Controlling preferred orientation and electrical conductivity of zinc oxide thin films by post growth annealing treatment

Abstract

We report the microstructural evolution of the preferred orientation and electrical conductivity of zinc oxide (ZnO) thin films prepared by ion beam sputtering. Elastic recoil detection analysis results showed 0.6at% H in as-deposited film which decreased to 0.35at% in air annealed film due to H diffusion. XRD results showed that the preferred orientation can be tuned by selecting annealing conditions. Vacuum annealed films exhibited (100) orientation, whereas air annealed film showed (002) orientation. The annealing conditions caused a dramatic increase in the resistivity of air annealed films (∼106Ωcm), whereas vacuum annealed films showed lower resistivity (∼10−2Ωcm). High resistivity in air annealed film is attributed to the lack of hydrogen interstitials and hydrogen-oxygen vacancy complexes. Raman results supported the XRD results which demonstrated that annealing assisted in recovery of the crystalline disorder in as-deposited films.
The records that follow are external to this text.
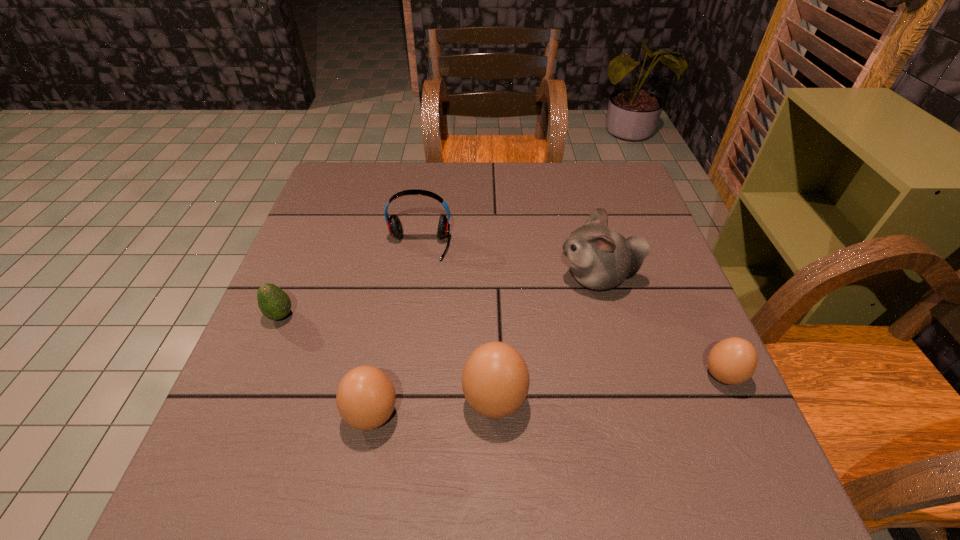 Locate an element on the screen. The image size is (960, 540). free spot between the second tallest boiled egg and the second boiled egg from left to right is located at coordinates (433, 408).

I want to click on vacant area between the second tallest boiled egg and the rightmost object, so click(x=547, y=395).

At what (x,y) coordinates should I click in order to perform the action: click on vacant space that is in between the headset and the leftmost boiled egg. Please return your answer as a coordinate pair (x, y). Looking at the image, I should click on (396, 330).

Find the location of a particular element. vacant region between the avocado and the second shortest boiled egg is located at coordinates (326, 366).

I want to click on vacant space that's between the third object from right to left and the hamster, so click(546, 340).

Locate an element on the screen. vacant area that lies between the leftmost object and the second shortest boiled egg is located at coordinates (326, 366).

Locate which object ranks fourth in proximity to the fifth object from left to right. Please provide its 2D coordinates. Your answer should be formatted as a tuple, i.e. [(x, y)], where the tuple contains the x and y coordinates of a point satisfying the conditions above.

[(365, 398)]

Image resolution: width=960 pixels, height=540 pixels. I want to click on object that is the fifth closest to the shortest boiled egg, so click(274, 303).

Identify the location of boiled egg that is the second closest to the leftmost object. (495, 380).

Locate which boiled egg ranks in proximity to the leftmost boiled egg. Please provide its 2D coordinates. Your answer should be formatted as a tuple, i.e. [(x, y)], where the tuple contains the x and y coordinates of a point satisfying the conditions above.

[(495, 380)] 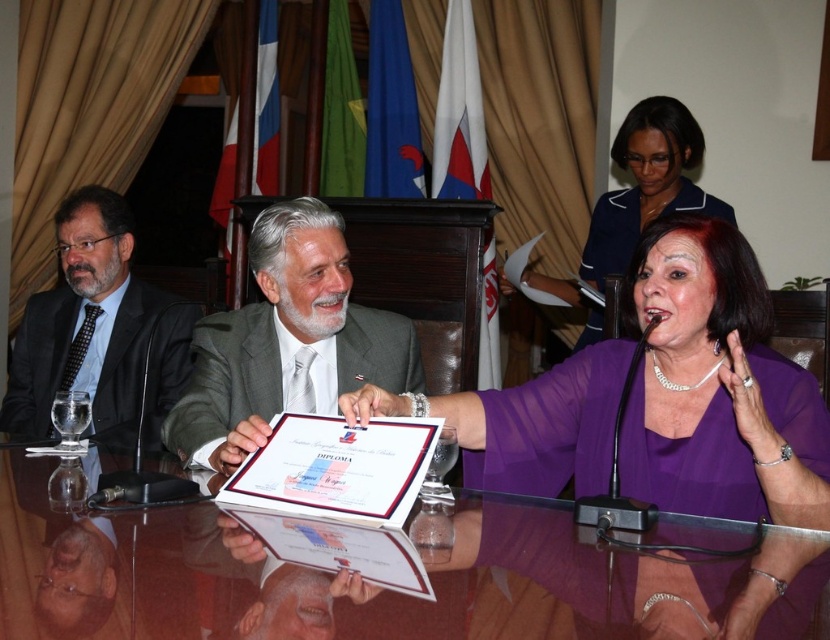 You are organizing a small event and need to place a 1.2 meter wide banner on the table. Given the transparent glass table at center and the purple sheer blouse at center, can the banner fit on the table?

The transparent glass table at center might be wider than purple sheer blouse at center, but without specific measurements for the table itself, it is uncertain if the banner will fit. Consider checking the table dimensions before placing the banner.

You are a photographer standing at the camera position. You want to capture a clear reflection of the certificate being held by the man in the light gray suit on the transparent glass table at center. Considering the distance between the camera and the table, can you adjust your position to ensure the reflection is visible in the photo?

The transparent glass table at center and camera are 83.79 centimeters apart from each other. To capture the reflection of the certificate, you need to position yourself so that the camera is at an angle where the reflection is visible. Since the distance is manageable, adjusting your position slightly should allow you to frame the reflection properly in the photo.

You are sitting at the polished wooden table and want to place a small object on the table. There are two points marked on the table surface. The first point is at coordinates point (250, 588) and the second is at point (728, 480). Which of these two points is closer to you, the observer, when looking at the table?

Point (250, 588) is in front of point (728, 480), so it is closer to you. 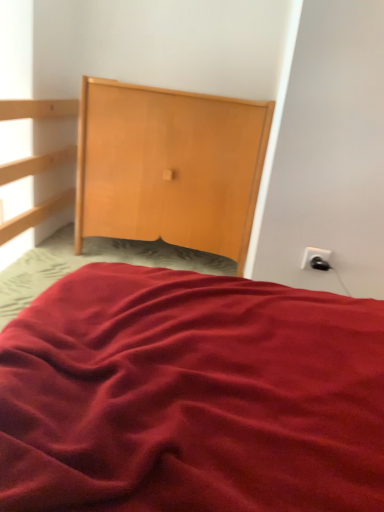 Question: Can you confirm if wooden dresser at upper center is positioned to the right of white plastic socket at upper right?

Choices:
 (A) yes
 (B) no

Answer: (B)

Question: Is wooden dresser at upper center taller than white plastic socket at upper right?

Choices:
 (A) no
 (B) yes

Answer: (B)

Question: Does wooden dresser at upper center have a lesser width compared to white plastic socket at upper right?

Choices:
 (A) yes
 (B) no

Answer: (B)

Question: Can you confirm if wooden dresser at upper center is smaller than white plastic socket at upper right?

Choices:
 (A) yes
 (B) no

Answer: (B)

Question: Does wooden dresser at upper center lie behind white plastic socket at upper right?

Choices:
 (A) no
 (B) yes

Answer: (B)

Question: Is wooden dresser at upper center turned away from white plastic socket at upper right?

Choices:
 (A) no
 (B) yes

Answer: (A)

Question: Is wooden dresser at upper center inside white plastic socket at upper right?

Choices:
 (A) yes
 (B) no

Answer: (B)

Question: Is white plastic socket at upper right to the left of wooden dresser at upper center from the viewer's perspective?

Choices:
 (A) yes
 (B) no

Answer: (B)

Question: Considering the relative sizes of white plastic socket at upper right and wooden dresser at upper center in the image provided, is white plastic socket at upper right shorter than wooden dresser at upper center?

Choices:
 (A) yes
 (B) no

Answer: (A)

Question: Considering the relative positions of white plastic socket at upper right and wooden dresser at upper center in the image provided, is white plastic socket at upper right in front of wooden dresser at upper center?

Choices:
 (A) no
 (B) yes

Answer: (B)

Question: From a real-world perspective, is white plastic socket at upper right located beneath wooden dresser at upper center?

Choices:
 (A) no
 (B) yes

Answer: (B)

Question: Is white plastic socket at upper right to the right of wooden dresser at upper center from the viewer's perspective?

Choices:
 (A) yes
 (B) no

Answer: (A)

Question: Which is correct: white plastic socket at upper right is inside wooden dresser at upper center, or outside of it?

Choices:
 (A) inside
 (B) outside

Answer: (B) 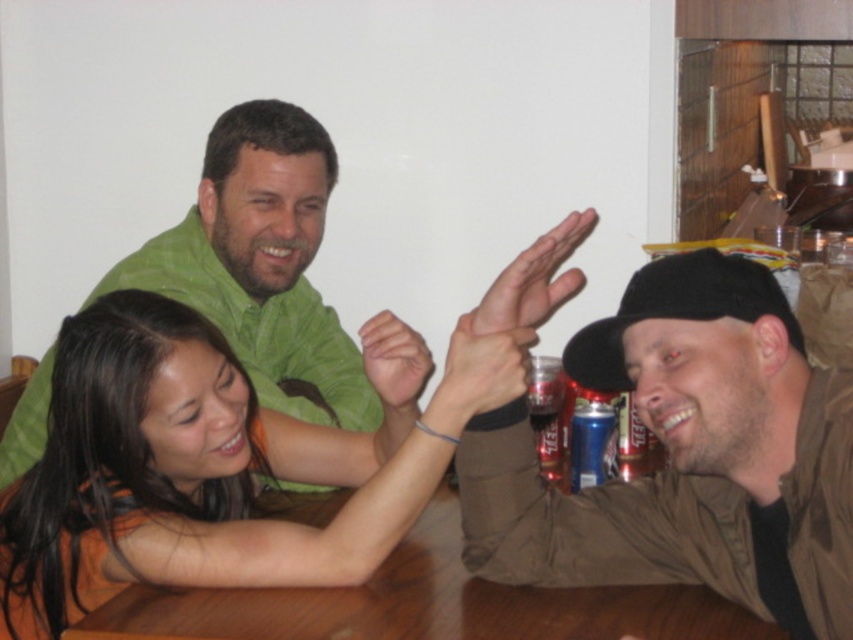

Air annealed film exhibited the highest optical transmission (89.7%) in the UV–vis region compared to as-deposited and vacuum annealed films (∼85%). Optical bandgap was found to vary between 3.11eV and 3.18eV in as-deposited and annealed films, respectively. The bandgap narrowing is associated with the intrinsic defects which introduced defect states resulting in band tail in ZnO films.